Stored Cross Site Scripting

OWASP 2013-A3 OWASP 2017-A7 OWASP PC-C4 PCI v3.2- CAPEC-19 CWE-79 HIPAA-79 ISO27001-A.14.2.5 WASC-8 WSTG-INPV-02

Cross-site Scripting (XSS) is a client-side code injection attack where an attacker can execute malicious scripts into a website or web application. Stored Cross-Site Scripting affects the web applications that allows users to store data. This action can potentially expose the users to this type of attack. There are many web applications that are vulnerable to Stored Cross-site Scripting. These web applications fail to filter the stored inputs gathered from the users. As these stores that input in a data store for later use.

The Stored XSS attack can be successfully executed when a web application gathers malicious input from a user and then stores the input in a database for later use. The main reason for a successful stored XSS attack is the negligence by the developer. The developer had failed to filter the stored input properly. Due to this negligence, that malicious data will appear to be part of the web application and will run in the user’s browser using the web application’s privileges. As this vulnerability typically involves at least two requests to the application, it will also expose the user to second-order XSS.

The stored cross-site scripting vulnerability can be used to conduct a number of browser-based attacks including:-

  • hijack an end user’s browser.
  • steal sensitive information viewed by the application’s users.
  • perform a pseudo defacement of the vulnerable application.
  • Port scanning of internal hosts (The internal hosts refers to the users of the application).
  • direct the delivery of browser-based exploits.

A Stored XSS doesn’t require a malicious link to initiate. Successful exploitation can only be initiated when an end-user visits a page with a stored XSS vulnerability.

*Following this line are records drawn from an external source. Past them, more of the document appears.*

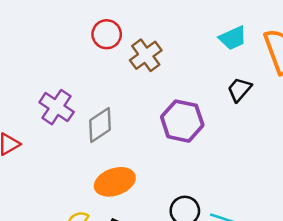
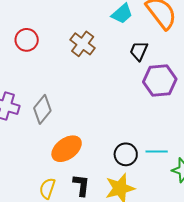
brown cross: (146, 55) -> (83, 44), moved
purple hexagon: (182, 121) -> (160, 80), moved

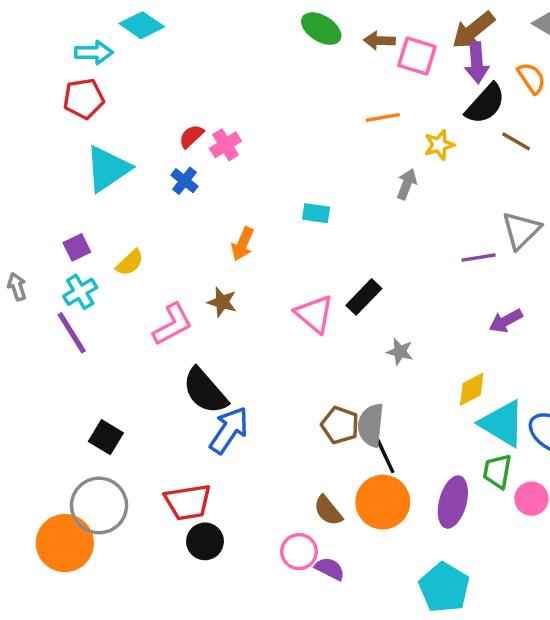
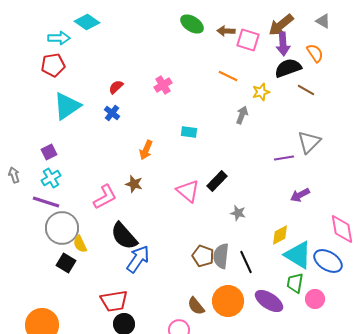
black semicircle: (485, 104) -> (288, 68), turned -152
orange line: (383, 117) -> (228, 76), turned 36
pink cross: (225, 145) -> (163, 85), moved
yellow semicircle: (130, 263) -> (80, 244), moved, turned 108
purple line: (72, 333) -> (46, 202), turned -40
black line: (384, 454) -> (246, 262), moved
purple ellipse: (453, 502) -> (269, 301), turned -72
gray circle: (99, 505) -> (62, 228), moved

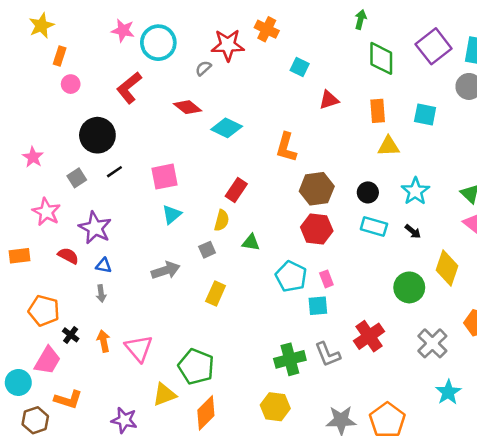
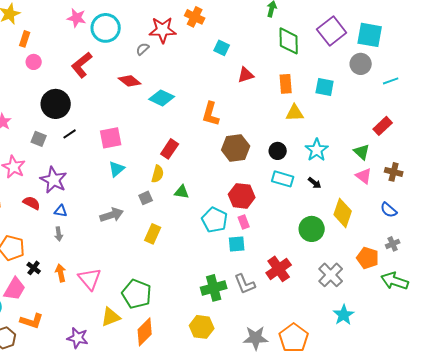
gray square: (77, 178) -> (39, 139), turned -35
red hexagon: (317, 229) -> (242, 196), moved

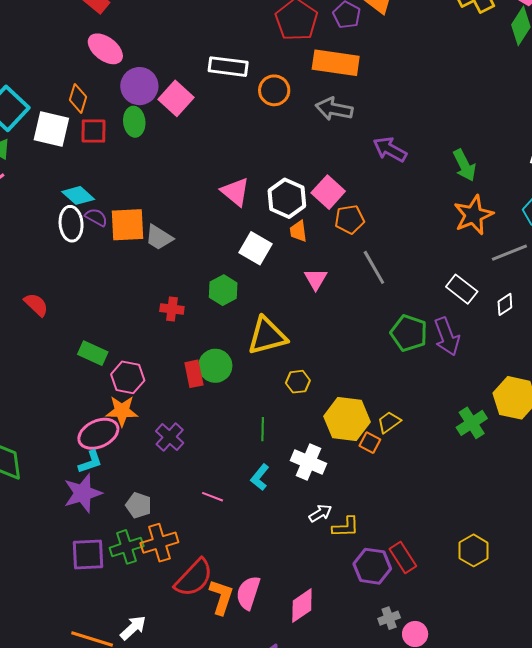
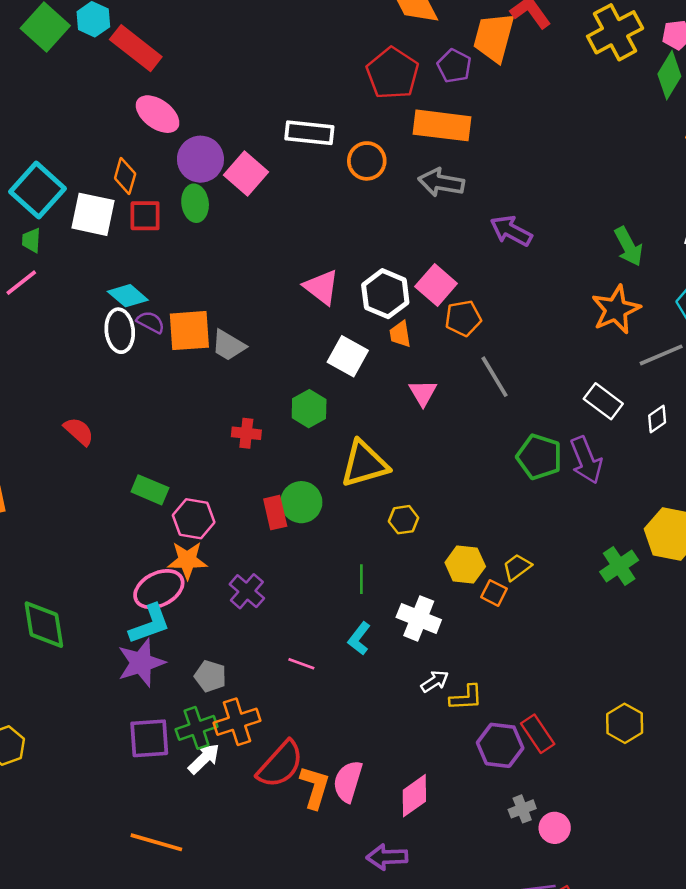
green arrow: (464, 165) -> (629, 247), moved
yellow hexagon: (347, 419) -> (465, 565), size x0.7
cyan L-shape: (90, 462) -> (150, 624), size x1.4
white arrow: (133, 628) -> (204, 759), moved

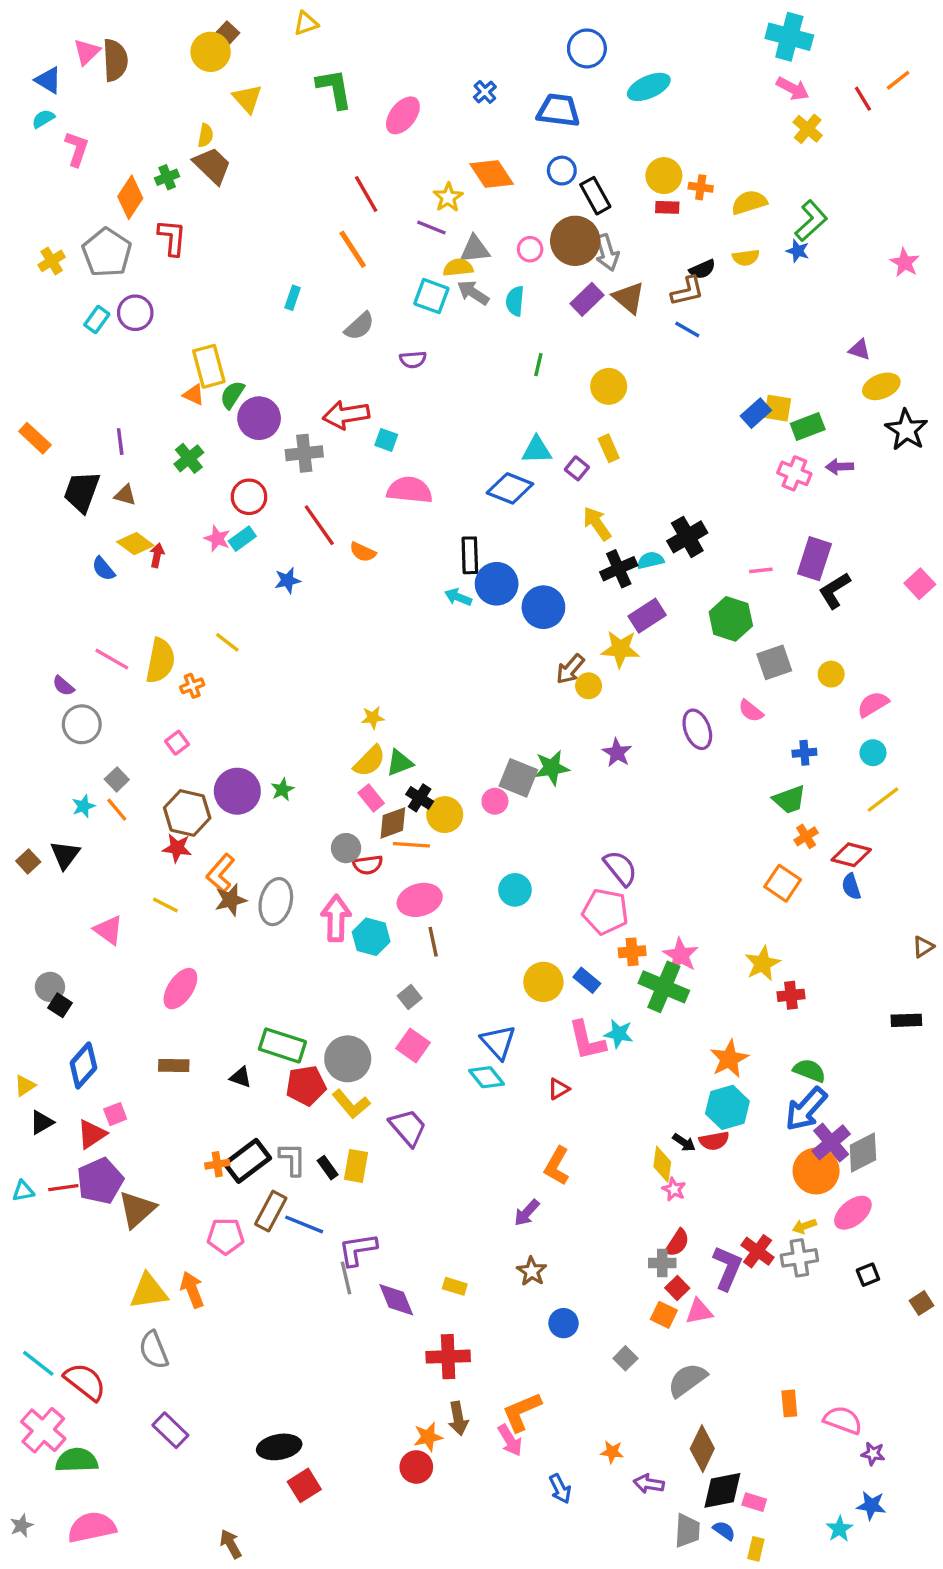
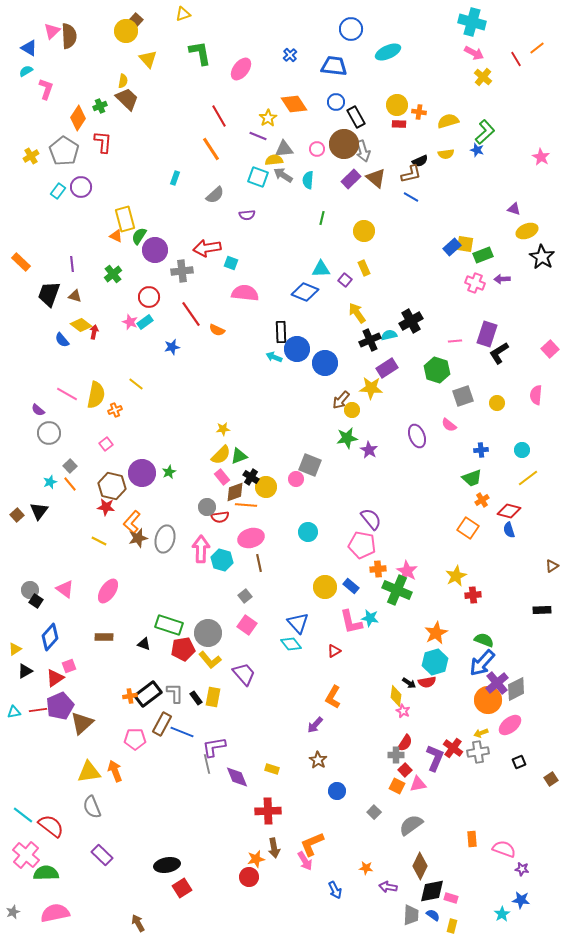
pink semicircle: (873, 704) -> (536, 395), moved, turned -54
green star: (552, 768) -> (347, 438), moved
pink triangle: (109, 930) -> (65, 589), moved

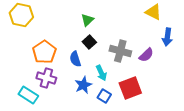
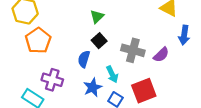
orange pentagon: (44, 52) -> (38, 41), moved
blue semicircle: (75, 59) -> (84, 59), turned 35

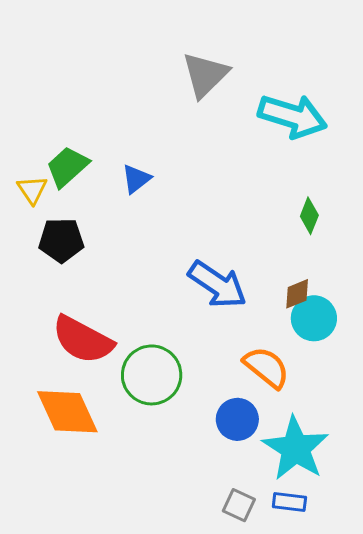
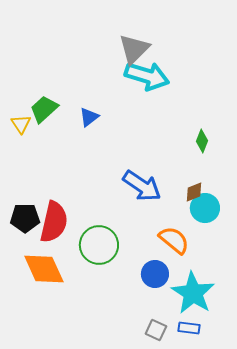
cyan arrow: (292, 116) -> (147, 76), moved
black pentagon: (61, 240) -> (25, 218), moved
red semicircle: (83, 340) -> (54, 222), turned -105

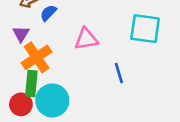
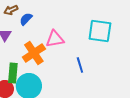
orange cross: (37, 57) -> (34, 53), moved

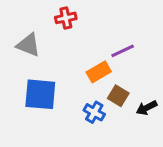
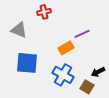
brown square: (118, 96) -> (87, 87), moved
blue cross: (94, 112) -> (63, 75), size x1.5

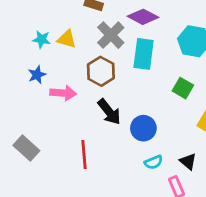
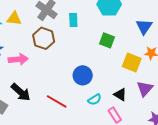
cyan rectangle: (144, 54) -> (73, 20), size x0.6
black arrow: (109, 112) -> (21, 92), moved
red line: (84, 155) -> (57, 101), moved, turned -45

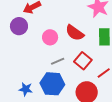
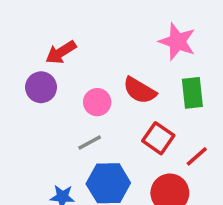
gray line: (58, 61) -> (90, 143), moved

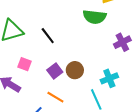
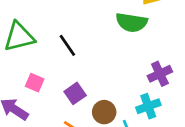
purple cross: (122, 42) -> (160, 74), moved
brown circle: (75, 70) -> (104, 112), moved

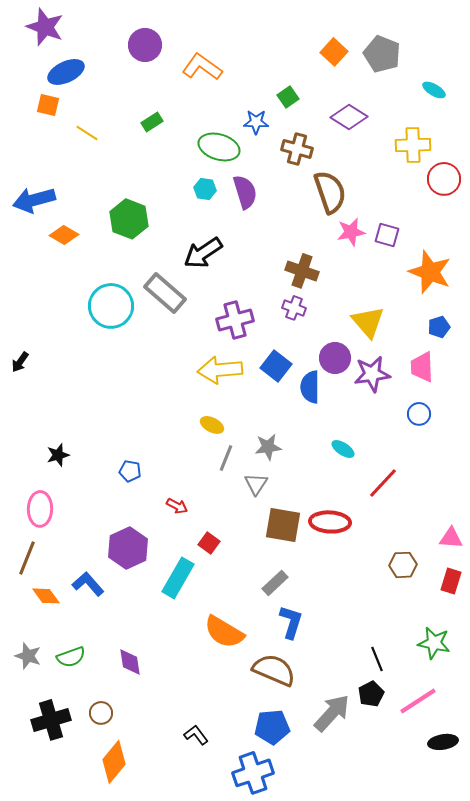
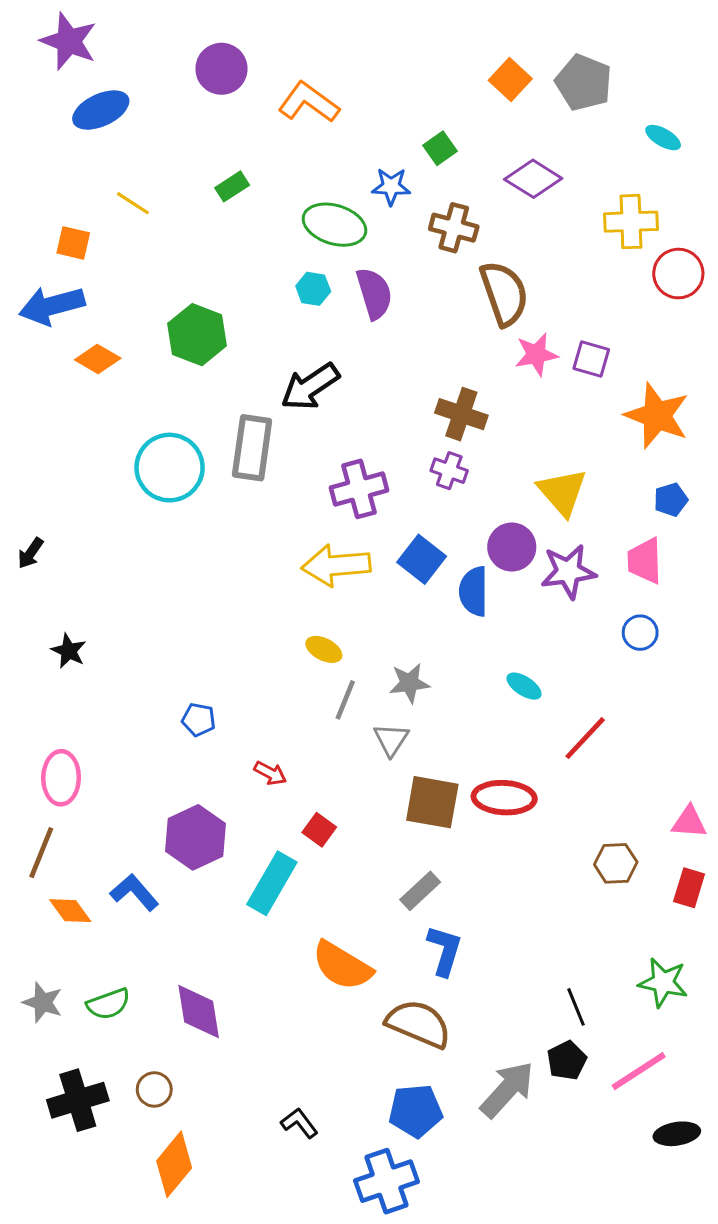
orange square: (48, 105) -> (73, 243), moved
gray rectangle: (165, 293) -> (252, 448), turned 57
black star: (58, 455) -> (69, 651), moved, turned -30
purple diamond: (130, 662) -> (199, 1012), size x1.4

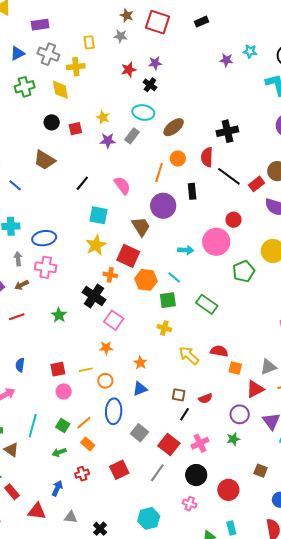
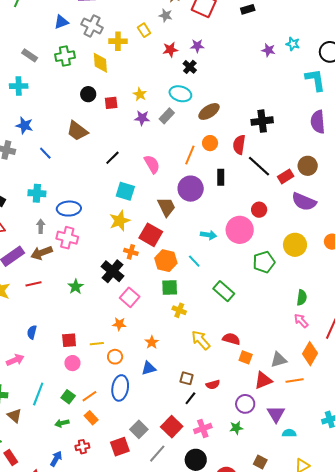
yellow rectangle: (89, 42) -> (144, 30), moved, turned -32
brown arrow: (22, 285) -> (42, 253), size x1.5
green square: (168, 300) -> (170, 287), moved
gray square: (139, 433) -> (139, 429), moved

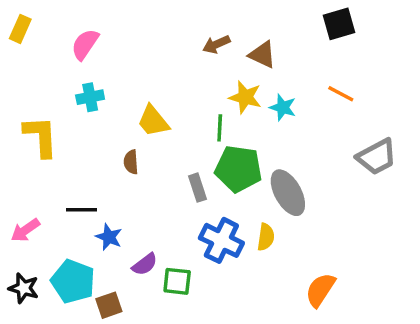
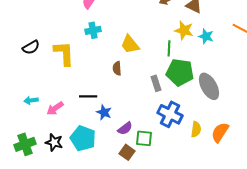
yellow semicircle: (266, 237) -> (196, 129), moved
orange semicircle: (320, 290) -> (220, 132), moved
brown square: (109, 305) -> (127, 152), moved, turned -35

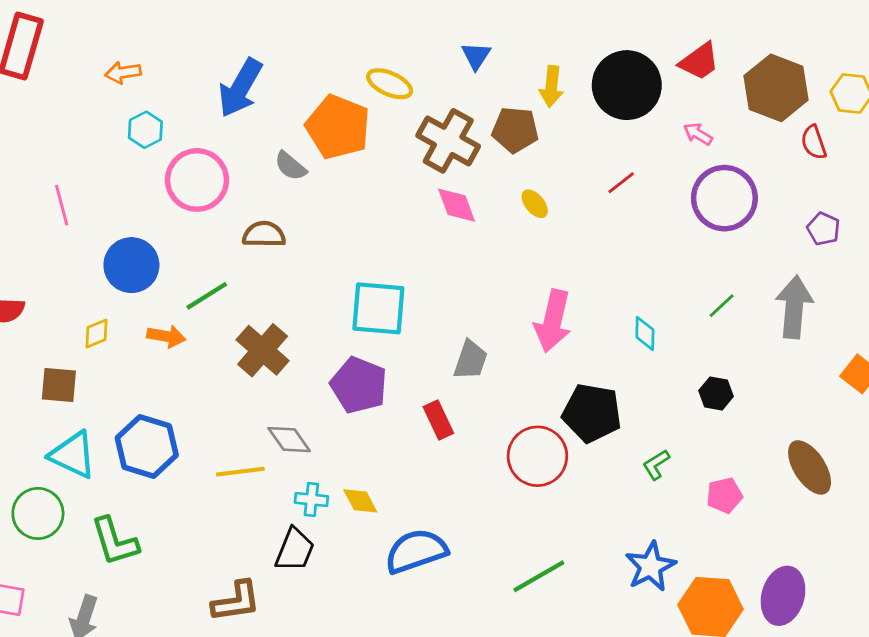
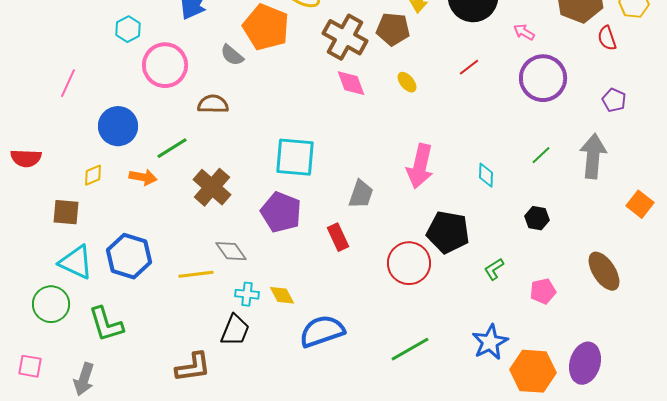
pink line: (62, 205) -> (68, 83), turned 40

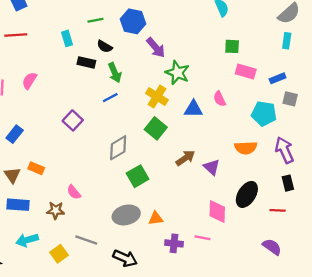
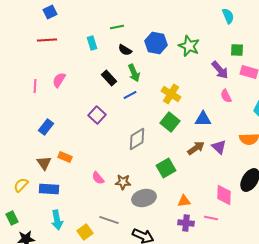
blue hexagon: (133, 21) -> (156, 43), moved
purple arrow: (156, 48) -> (220, 70), moved
black rectangle: (86, 62) -> (109, 78), moved, turned 35
green star: (177, 73) -> (189, 46), moved
blue triangle: (193, 109) -> (203, 119), moved
purple triangle: (212, 167) -> (219, 147), moved
green square: (138, 176) -> (166, 168), moved
brown star: (56, 210) -> (123, 182), moved
orange triangle: (156, 218) -> (184, 201), moved
cyan arrow: (27, 240) -> (57, 220), turned -84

The following are the phases that a typical site faces during a typical stored XSS attack scenario:-

  • The attacker will first store malicious code into the vulnerable web application’s page.
  • An end user will authenticate himself in the application.
  • After login, the user visits the web application’s vulnerable page.
  • The malicious code will get executed in the user’s browser.

Input stored by applications are usually used via HTML tags. The stored input can also be found as part of the application’s JavaScript content. At this moment, it is crucial for the application to understand how the input is stored and how the input data is positioned in the context of the page.

Example

Let us consider the following input field is vulnerable to a stored XSS attack.

        <input class="inputbox" type="text" name="email" size="40" value="example@beaglesecurity.com" />

    

The attacker will find ways to inject code into the vulnerable input box.

    <input class="inputbox" type="text" name="email" size="40" value="example@beaglesecurity.com"> MALICIOUS CODE <!-- />
    

Impact

An attacker can perform attacks like:-

  • Account hijacking: An attacker can gain access to an end-user account.
  • Credential theft: An attacker can steal the credentials of users to access their account.
  • Data leakage: Using the credentials, the attacker can steal sensitive information about the user.
  • An attacker can fake itself as the host application to the end users and redirect them to the malicious application.
  • The other attacks include key-logger attack, website defacement and port scan.

Mitigation / Precaution

Beagle recommends the following fixes:-

  • Ensuring that the inputs are properly validated.
  • Encoding all input fields.
  • Ensuring all cookie properties are properly set.